I have both Bear and Martin...and I can tell ya, would be in your interest to give the Martins a look...
Bow weight is also a factor...


----------



## ETR (Jan 22, 2009)

if u want bang for your buck without the bang, pse bow madnesses ive hurd bear bows are a little on the loud side, so you would literally be getting more bang for your buck. bad bang... all personaly pref tho. good luck


----------



## Soonerfan8149 (Jul 19, 2009)

All of those bear bows have an awful feeling draw cycle to me...I couldnt stand any of them. To each his own though


----------



## sirRUTSalot (Jul 10, 2008)

ETR said:


> if u want bang for your buck without the bang, pse bow madnesses ive hurd bear bows are a little on the loud side, so you would literally be getting more bang for your buck. bad bang... all personaly pref tho. good luck


Personal pref definetly. Go and shoot the Brute Lite though. You might change your mind. Good luck .


----------



## Atchison (Apr 15, 2009)

I have a DiamondRock for sale in the classifieds for cheap, feel free to take a look and make an offer


----------



## brian p (Jul 22, 2009)

My son in law bought one last year and he likes it. Really good beginer bow,
but not real fast. He shoots about 60# pull and his average range is 35yds.
you should also consider a Mission by Mathews. Great bow not much differance in price.


----------



## SET THE HOOK (Dec 30, 2004)

how about a 07 truth i have i the classefieds..


----------



## kb2zya (Jul 21, 2009)

i am 100% newbe and i am thinking about the same bow.If i had some time they where going to let me run soom arrows thew it .$500 all dress up sights whisker biscuit damper.feels nice smooth pull against the martin high dolar bow and pse.i am still looking and still saving but i do like what i hear about the bear's line up:darkbeer:


----------



## slim07 (Jul 20, 2009)

its up to you. i have a ton of bow including matthews and i have to say the lightsout is a good bow. im shooting 7olbs, 29 inch draw and an arrow weighing in at 369gr total and on the chrono im clockn in at 27o fps.


----------



## konadog (Mar 6, 2009)

*Lights Out*

I have the lights out and love it. It's a tack driver. after about 1000+ arrows you will need to put new strings on or you will get peep rotation. jmo:darkbeer:


----------



## Johnbear (Jul 30, 2009)

Assuming you want to save some money on your backup bow and still have a good shooter, here's a few that I tried and liked at the lower end of the price scale.


----------



## Azraz (May 29, 2009)

My son picked the lights out dark horse over the hoyt.
He shoots JOAD and doing very well with it. I was so impressed
by its forgiveness, I bought one for my self.

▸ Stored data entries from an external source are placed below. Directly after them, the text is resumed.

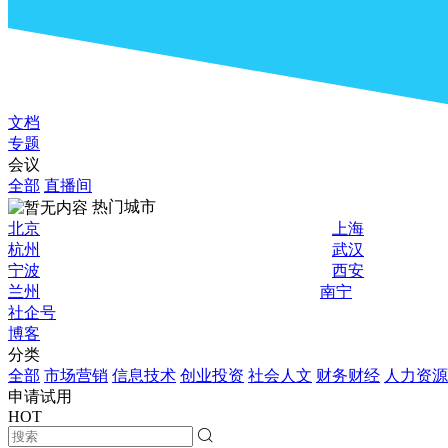
文档
专题
会议
全部
直播间
热门城市
北京
上海
杭州
武汉
宁波
西安
兰州
南宁
社企号
博客
分类
全部
市场营销
信息技术
创业投资
社会人文
财务财经
人力资源
申请试用
HOT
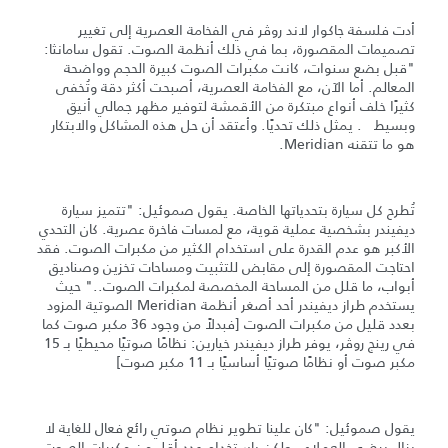
أدت فلسفة جاكوار لاند روڤر في الفخامة العصرية إلى تغيير
تصميمات المقصورة، بما في ذلك أنظمة الصوت. تقول سامانثا:
"قبل بضع سنوات، كانت مكبرات الصوت كبيرة الحجم وواضحة
المعالم. أما الآن، مع الفخامة العصرية، أصبحت أكثر دقة وتُخفى
كثيرًا خلف أنواع مبتكرة من الأقمشة لتوفير مظهر جمالي أنيق
وبسيط . يمثل ذلك تحديًا. وأعتقد أن حل هذه المشاكل والابتكار
هو ما تتقنه Meridian.
تُطرح كل سيارة بتحدياتها الخاصة. يقول صموئيل: "تتميز سيارة
ديفيندر بشخصية عملية قوية، مع لمسات فاخرة عصرية. كان التحدي
الأكبر هو عدم القدرة على استخدام الكثير من مكبرات الصوت. فقد
احتاجت المقصورة إلى مقابض للتثبيت ومساحات تخزين وصناديق
أبواب، ما قلل من المساحة المخصصة لمكبرات الصوت.." حيث
يستخدم طراز ديفيندر أحد أصغر أنظمة Meridian الصوتية المزود
بعدد قليل من مكبرات الصوت [فبدلاً من وجود 36 مكبر صوت كما
في رينج روڤر، يوفر طراز ديفيندر خيارين: نظامًا صوتيًا محيطيًا بـ 15
مكبر صوت أو نظامًا صوتيًا أساسيًا بـ 11 مكبر صوت]
يقول صموئيل: "كان علينا تطوير نظام صوتي رائع فعال للغاية لا
يزال يرضي العملاء - ولكن باستخدام عدد أقل من مكبرات الصوت.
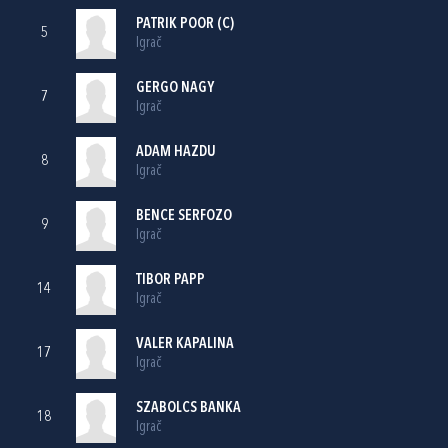
PATRIK POOR (C)
5
Igrač
GERGO NAGY
7
Igrač
ADAM HAZDU
8
Igrač
BENCE SERFOZO
9
Igrač
TIBOR PAPP
14
Igrač
VALER KAPALINA
17
Igrač
SZABOLCS BANKA
18
Igrač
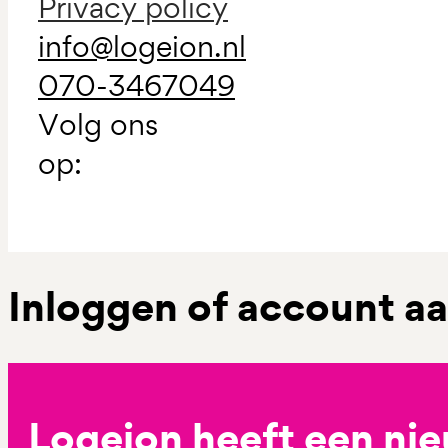
Privacy policy
info@logeion.nl
070-3467049
Volg ons
op:
Inloggen of account 
Logeion heeft een ni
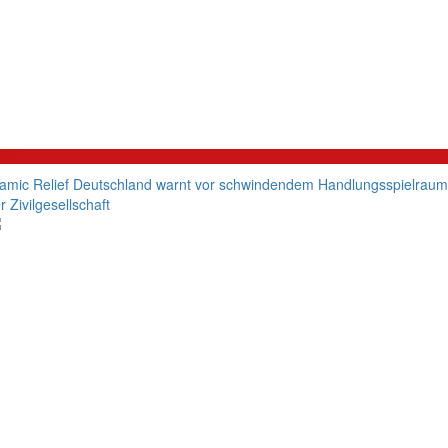
litik
lamic Relief Deutschland warnt vor schwindendem Handlungsspielraum
r Zivilgesellschaft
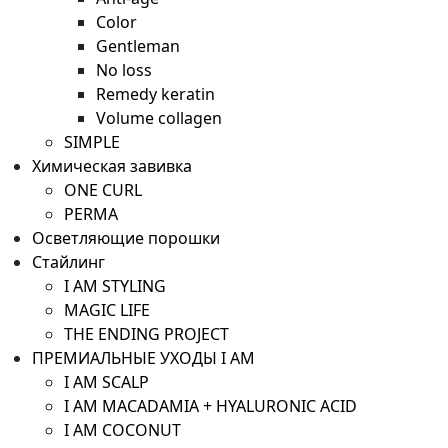
Color
Gentleman
No loss
Remedy keratin
Volume collagen
SIMPLE
Химическая завивка
ONE CURL
PERMA
Осветляющие порошки
Стайлинг
I AM STYLING
MAGIC LIFE
THE ENDING PROJECT
ПРЕМИАЛЬНЫЕ УХОДЫ I AM
I AM SCALP
I AM MACADAMIA + HYALURONIC ACID
I AM COCONUT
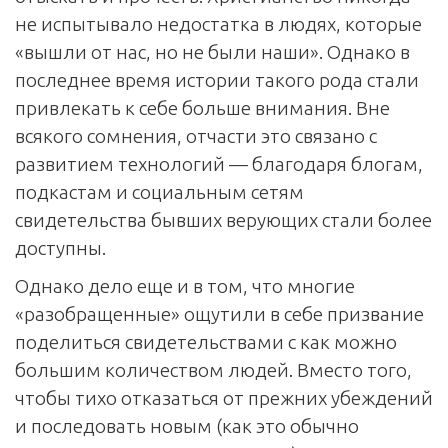
не испытывало недостатка в людях, которые
«вышли от нас, но не были наши». Однако в
последнее время истории такого рода стали
привлекать к себе больше внимания. Вне
всякого сомнения, отчасти это связано с
развитием технологий — благодаря блогам,
подкастам и социальным сетям
свидетельства бывших верующих стали более
доступны.
Однако дело еще и в том, что многие
«разобращенные» ощутили в себе призвание
поделиться свидетельствами с как можно
большим количеством людей. Вместо того,
чтобы тихо отказаться от прежних убеждений
и последовать новым (как это обычно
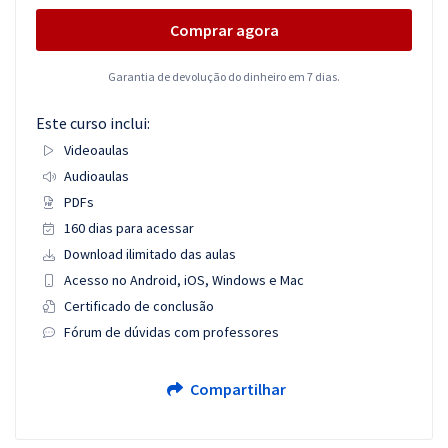
Comprar agora
Garantia de devolução do dinheiro em 7 dias.
Este curso inclui:
Videoaulas
Audioaulas
PDFs
160 dias para acessar
Download ilimitado das aulas
Acesso no Android, iOS, Windows e Mac
Certificado de conclusão
Fórum de dúvidas com professores
Compartilhar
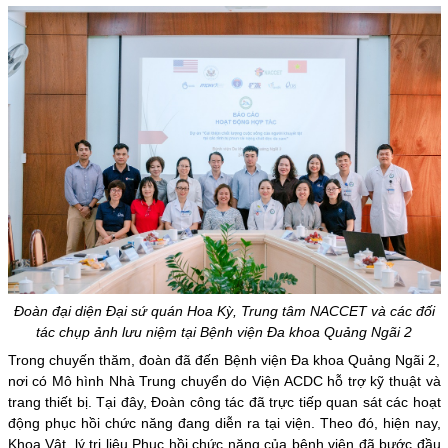
Đoàn đại diện Đại sứ quán Hoa Kỳ, Trung tâm NACCET và các đối
tác chụp ảnh lưu niệm tại Bệnh viện Đa khoa Quảng Ngãi 2
Trong chuyến thăm, đoàn đã đến Bệnh viện Đa khoa Quảng Ngãi 2,
nơi có Mô hình Nhà Trung chuyển do Viện ACDC hỗ trợ kỹ thuật và
trang thiết bị. Tại đây, Đoàn công tác đã trực tiếp quan sát các hoạt
động phục hồi chức năng đang diễn ra tại viện. Theo đó, hiện nay,
Khoa Vật lý trị liệu Phục hồi chức năng của bệnh viện đã bước đầu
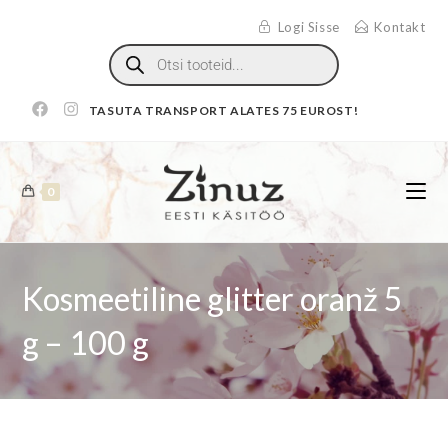
Logi Sisse
Kontakt
TASUTA TRANSPORT ALATES 75 EUROST!
0
Kosmeetiline glitter oranž 5
g – 100 g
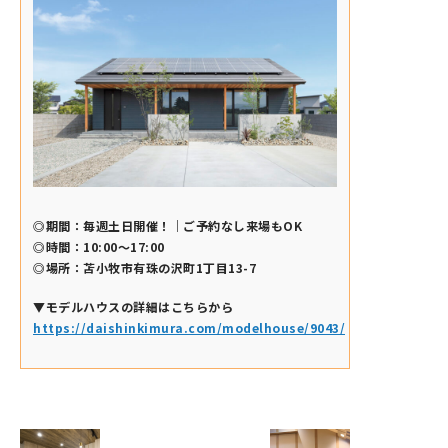
◎期間：毎週土日開催！｜ご予約なし来場もOK
◎時間：10:00～17:00
◎場所：苫小牧市有珠の沢町1丁目13-7
▼モデルハウスの詳細はこちらから
https://daishinkimura.com/modelhouse/9043/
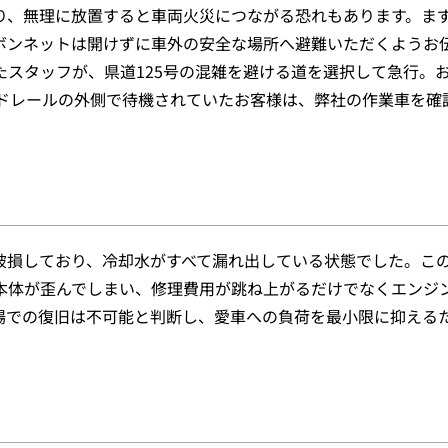
り、無理に放置すると車両火災につながる恐れもあります。ま
ボンネットは開けずに車外の安全な場所へ避難いただくようお
スタッフが、県道125号の混雑を避ける道を選択して急行。
ードレールの外側で待機されていたお客様は、弊社の作業車を確
破損しており、冷却水がすべて漏れ出している状態でした。こ
本体が歪んでしまい、修理費用が跳ね上がるだけでなくエンジ
場での復旧は不可能と判断し、愛車への負荷を最小限に抑える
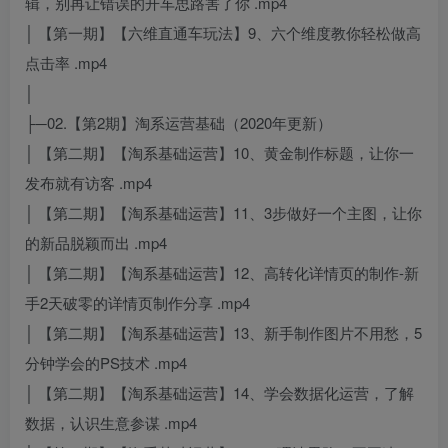
辑，别再让错误的开车思路害了你 .mp4
│ 【第一期】【六维直通车玩法】9、六个维度教你轻松做高
点击率 .mp4
│
├─02.【第2期】淘系运营基础（2020年更新）
│ 【第二期】【淘系基础运营】10、黄金制作标题，让你一
发布就有访客 .mp4
│ 【第二期】【淘系基础运营】11、3步做好一个主图，让你
的新品脱颖而出 .mp4
│ 【第二期】【淘系基础运营】12、高转化详情页的制作-新
手2天破零的详情页制作分享 .mp4
│ 【第二期】【淘系基础运营】13、新手制作图片不用愁，5
分钟学会的PS技术 .mp4
│ 【第二期】【淘系基础运营】14、学会数据化运营，了解
数据，认识生意参谋 .mp4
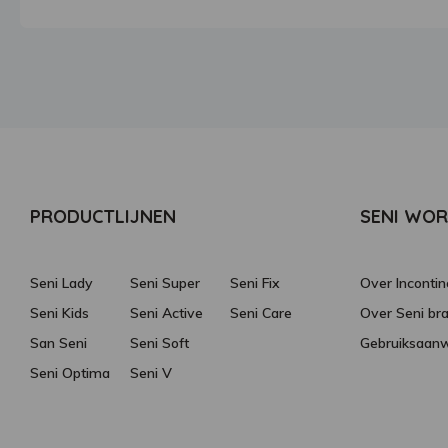
PRODUCTLIJNEN
SENI WO
Seni Lady
Seni Super
Seni Fix
Over Incontin
Seni Kids
Seni Active
Seni Care
Over Seni br
San Seni
Seni Soft
Gebruiksaanw
Seni Optima
Seni V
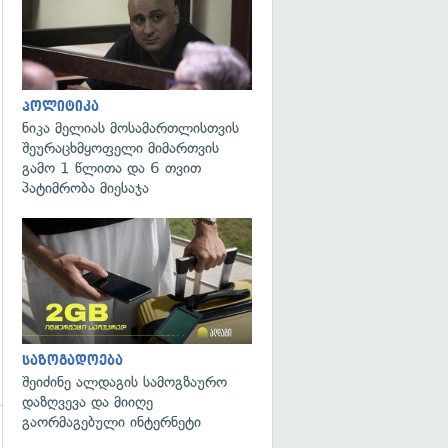
პოლიტიკა
ნიკა მელიას მოსამართლისთვის
შეურაცხმყოფელი მიმართვის
გამო 1 წლითა და 6 თვით
პატიმრობა მიესაჯა
საზოგადოება
შეიძინე ალდაგის სამოგზაურო
დაზღვევა და მიიღე
გაორმაგებული ინტერნეტი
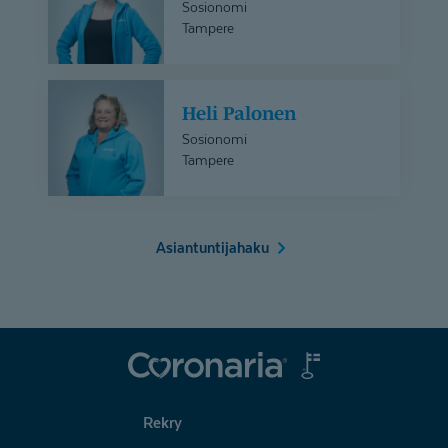
Aho
Sosionomi
Tampere
Heli
Heli Palonen
Palonen
Sosionomi
Tampere
Asiantuntijahaku
Coronaria
Rekry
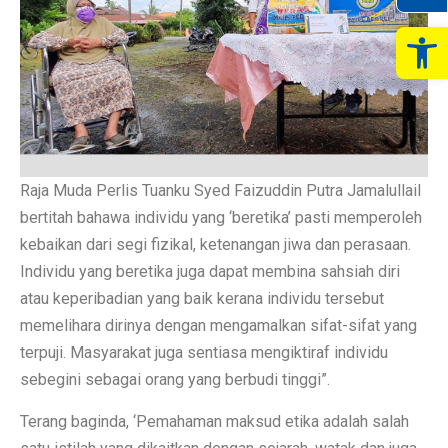
Op
Raja Muda Perlis Tuanku Syed Faizuddin Putra Jamalullail
bertitah bahawa individu yang ‘beretika’ pasti memperoleh
kebaikan dari segi fizikal, ketenangan jiwa dan perasaan.
Individu yang beretika juga dapat membina sahsiah diri
atau keperibadian yang baik kerana individu tersebut
memelihara dirinya dengan mengamalkan sifat-sifat yang
terpuji. Masyarakat juga sentiasa mengiktiraf individu
sebegini sebagai orang yang berbudi tinggi”.
Terang baginda, ‘Pemahaman maksud etika adalah salah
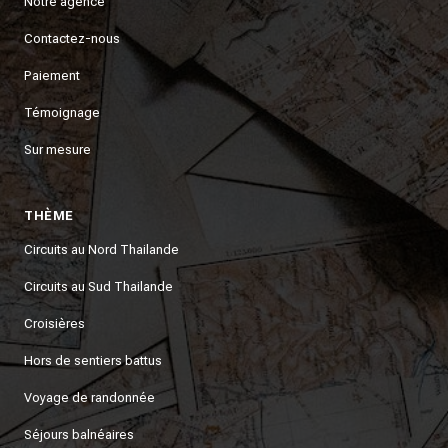
Notre agence
Contactez-nous
Paiement
Témoignage
Sur mesure
THÈME
Circuits au Nord Thailande
Circuits au Sud Thailande
Croisières
Hors de sentiers battus
Voyage de randonnée
Séjours balnéaires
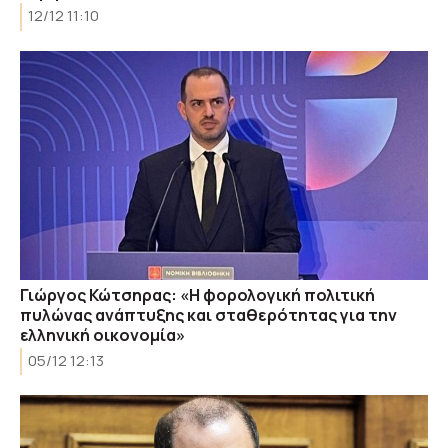
12/12 11:10
Γιώργος Κώτσηρας: «Η φορολογική πολιτική
πυλώνας ανάπτυξης και σταθερότητας για την
ελληνική οικονομία»
05/12 12:13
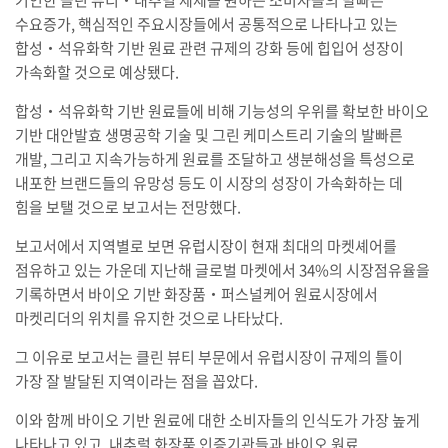
수요증가, 핵심적인 주요시장들에서 공통적으로 나타나고 있는
합성‧석유화학 기반 원료 관련 규제의 강화 등에 힙입어 성장이
가속화할 것으로 예상됐다.
합성‧석유화학 기반 원료들에 비해 기능성의 우위를 확보한 바이오
기반 대안발효 생명공학 기술 및 그린 케미스트리 기술의 발빠른
개발, 그리고 지속가능하게 원료를 조달하고 생분해성을 특성으로
내포한 브랜드들의 유망성 등도 이 시장의 성장이 가속화하는 데
힘을 보탤 것으로 보고서는 전망했다.
보고서에서 지역별로 보면 유럽시장이 현재 최대의 마켓셰어를
점유하고 있는 가운데 지난해 글로벌 마켓에서 34%의 시장점유율을
기록하면서 바이오 기반 화장품‧퍼스널케어 원료시장에서
마켓리더의 위치를 유지한 것으로 나타났다.
그 이유로 보고서는 클린 뷰티 부문에서 유럽시장이 규제의 틀이
가장 잘 발달된 지역이라는 점을 꼽았다.
이와 함께 바이오 기반 원료에 대한 소비자들의 인식도가 가장 높게
나타나고 있고, 내추럴 화장품 인증기관들과 바이오 원료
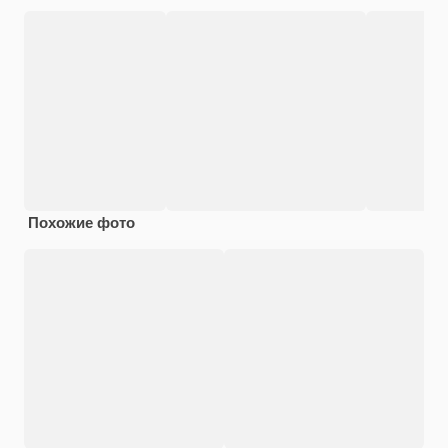
Похожие фото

Great value for the money.


----------



## bushcraftbrandon (Feb 11, 2009)

get the lights out!:darkbeer:


----------



## GuinnessGood (May 15, 2007)

Me and my brother are putting together a LO Dark Horse for my dad...gonna be sa-weet!


----------



## RonnieB54 (Jun 15, 2009)

I would try out a Martin Moab about the same price as a Bear and they are very smooth. I would give the Martin lineup a try before buying the Bear.


----------



## Azraz (May 29, 2009)

Here's my sons bow. GO the BEAR...:shade:


----------



## BigCity Redneck (Jan 8, 2009)

*It's a Done Deal!!!*

I just got into bow hunting this past January, although I have been gun hunting for 10 years. I shot all the bows at my local shop because I had never shot a compound bow before. I loved the Bear Done Deal. The bow shoots great, the backwall is awesome. Plus I saved a whole bunch of money compared to buying a Mathews or Hoyt. It clearly is not the fastest bow, but for the money and the quality of shooting I am very impressed. It seems that speed is the big push and everyone wants the top model to impress everyone but I think this bow will be able to shoot any deer the more expensive bows can. All I can say is that the Done Deal is a great bow for me and I suggest that you shoot it and consider some of the perks it has at the price point. I also saw several in the classified section, just search Bear Bows or Bear Done Deal. Good luck with the choice and good luck this season!


----------



## arnyishere (Aug 6, 2009)

Hi there! I have been reading this forum for a while as I do with every hobby or interest I get into (the wife hates it!! LOL). From what I have learned in the past 5 years is TOO many people go by the saying you get what you pay for. From reading about my porsche 944 to computer parts, I see SOOOOO many people that say "I don't own but...........the price shuld tell you something!". These are the people that cannot believe that you can get a quality item that isn't one of the highest price items out the. A lot of them just want impress their friends with what they pull out of the case. I started into archery just 4 years ago. My first bow was a Fread Bear Omni Pro. Not a high quality bow by a long shot (no pun intended). Once I got more and more string time and went through 2 sets of string in a year, I could out shoot my buddie's Drenalin. Yeah.....it was not a quick bow but anything over 215fps with the right kinetic set up will kill a whitetail if you can shoot. I have now upgraded to a new Bear Lights Out and I love it!! 8 3/4" brace is EXTREMELY forgiving and makes the differnce on those cold days in the stand. It may only shoot 285fps at 70lbs and 427grain arrow, but I cant shoot a 4 inch target out to 50+yds all day. I have taught myself to shoot a single pin only setup (Tru-glo pend) and you can learn SO much more about your bow when doing that. So I will take a 285FPS hit over a 320fps miss (or worse "BAD SHOTS"). Speed is never the answer......PRACTICE IS THE ANSWER!!!!


----------



## konadog (Mar 6, 2009)

*Bear lights out*

I shoot the "lights out" and love it. Last week I had new strings put on it (winers choice) and a rip cord drop away rest, It's like I bought a new bow this thing can shoot. I can keep it in the green on my 18-1 target at 60yds all day.:smile:


----------



## Scoutnhunt (Jul 7, 2007)

I would shoot as many bows as possible, as often as possible before deciding. As many other AT members have stated, your bow is a very individual choice - so choose carefully.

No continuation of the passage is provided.